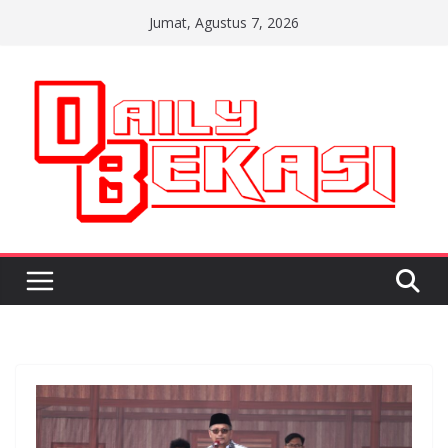
Skip
Jumat, Agustus 7, 2026
to
content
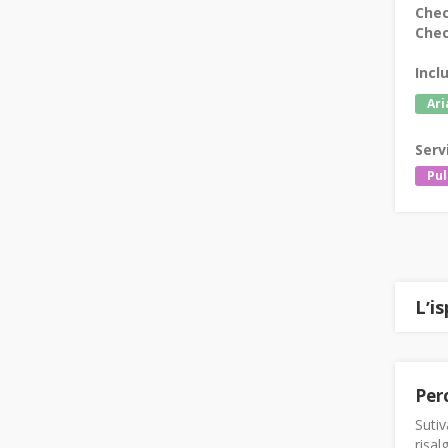
Chec
Chec
Incl
Ari
Serv
Pul
Lʼi
Per
Sutiv
risal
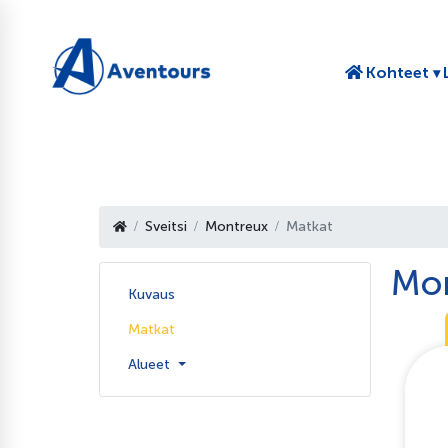
T
Kohteet
Sveitsi
Montreux
Matkat
Mon
Kuvaus
Matkat
Alueet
▬▬▬▬▬▬
* _TASK BRIEF_: Nothing but the text of the listing should be set down, exactly, with the pictures left behind.

* _EXERCISE RESPONSE_:
Skip
Jumat, Agustus 7, 2026
to
content
Chec
Chec
Incl
Ari
Serv
Pul
Lʼi
Per
Sutiv
risal
T
Kohteet
Sveitsi
Montreux
Matkat
Mon
Kuvaus
Matkat
Alueet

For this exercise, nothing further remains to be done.